> **Assignment**
Lines with "Feedback" in the records below: say how many there are, and add nothing.

· · · ·

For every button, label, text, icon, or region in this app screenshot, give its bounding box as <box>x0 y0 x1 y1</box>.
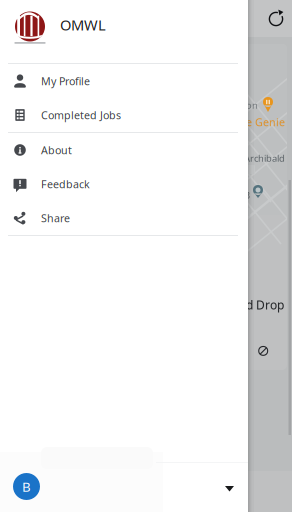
staticText: OMWL <box>60 15 106 34</box>
staticText: Completed Jobs <box>41 108 121 122</box>
button[interactable]: My Profile <box>0 64 248 98</box>
staticText: My Profile <box>41 74 90 88</box>
button[interactable]: About <box>0 133 248 167</box>
button[interactable]: Completed Jobs <box>0 98 248 132</box>
staticText: About <box>41 143 72 157</box>
button[interactable]: Account <box>13 473 40 500</box>
staticText: d Drop <box>246 297 284 313</box>
staticText: B <box>244 189 250 201</box>
button[interactable]: Show options <box>219 480 240 498</box>
button[interactable]: Share <box>0 201 248 235</box>
staticText: ion <box>244 99 258 111</box>
button[interactable]: Feedback <box>0 167 248 201</box>
button[interactable]: Refresh <box>264 6 288 32</box>
staticText: Archibald Ave <box>244 152 292 164</box>
staticText: Feedback <box>41 177 90 191</box>
staticText: Share <box>41 211 70 225</box>
button[interactable]: OMWL <box>0 0 248 63</box>
staticText: ake Genie <box>234 115 285 129</box>
staticText: B <box>22 478 31 495</box>
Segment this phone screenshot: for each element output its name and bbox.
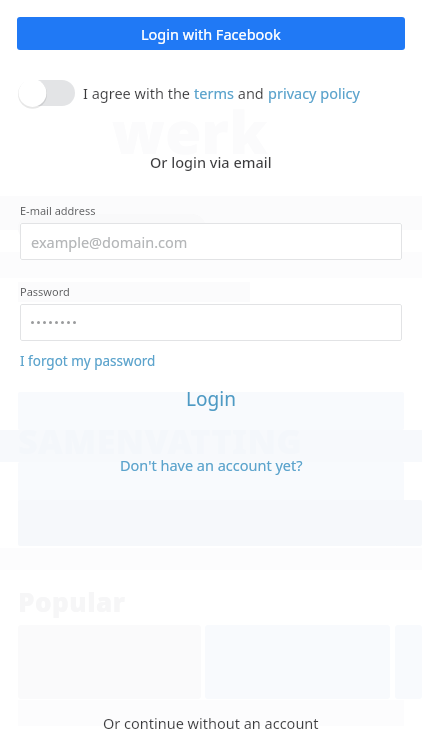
button[interactable]: Login with Facebook bbox=[17, 17, 405, 50]
staticText: example@domain.com bbox=[31, 232, 188, 252]
staticText: Or continue without an account bbox=[103, 713, 319, 733]
button[interactable]: Login bbox=[0, 383, 422, 415]
button[interactable]: Don't have an account yet? bbox=[0, 454, 422, 476]
staticText: SAMENVATTING bbox=[18, 418, 303, 464]
staticText: Or login via email bbox=[150, 152, 272, 172]
staticText: I agree with the bbox=[83, 83, 194, 103]
staticText: werk bbox=[112, 92, 269, 171]
button[interactable]: terms bbox=[194, 83, 234, 103]
button[interactable]: example@domain.com bbox=[20, 223, 402, 260]
button[interactable]: Agree with terms and privacy policy bbox=[17, 78, 77, 108]
staticText: Popular bbox=[18, 584, 126, 619]
staticText: E-mail address bbox=[20, 203, 96, 218]
button[interactable]: privacy policy bbox=[268, 83, 360, 103]
staticText: and bbox=[234, 83, 268, 103]
staticText: Login with Facebook bbox=[141, 24, 281, 44]
staticText: Password bbox=[20, 284, 70, 299]
staticText: Don't have an account yet? bbox=[120, 455, 303, 475]
staticText: Login bbox=[186, 386, 236, 412]
button[interactable] bbox=[20, 304, 402, 341]
button[interactable]: Or continue without an account bbox=[0, 704, 422, 742]
button[interactable]: I forgot my password bbox=[20, 352, 156, 370]
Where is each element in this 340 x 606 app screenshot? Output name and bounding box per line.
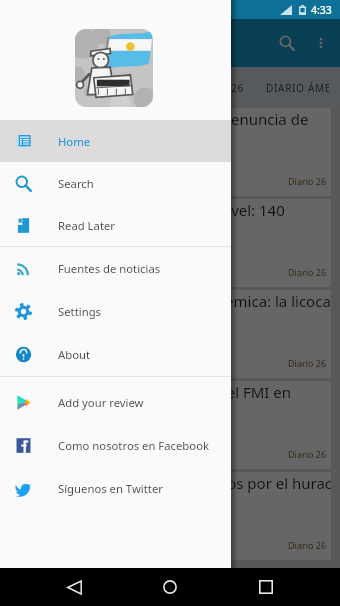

· · · ·

> **Response to this task**
2